REQUIRED ACTION: Your answer must be an exact copy of the data below, minus any pictures.

DATA SHOWN:
- - -
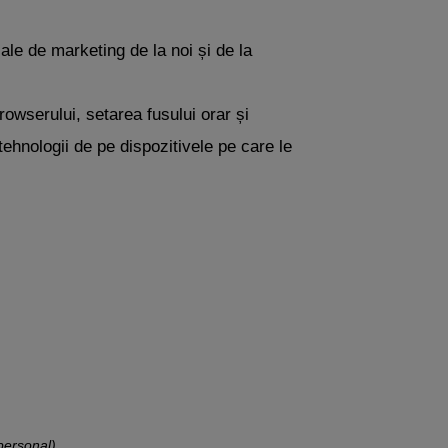
ale de marketing de la noi și de la
rowserului, setarea fusului orar și
 tehnologii de pe dispozitivele pe care le
personal)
- - -
SOLVED EXERCISE:
ale de marketing de la noi și de la
rowserului, setarea fusului orar și
 tehnologii de pe dispozitivele pe care le
personal)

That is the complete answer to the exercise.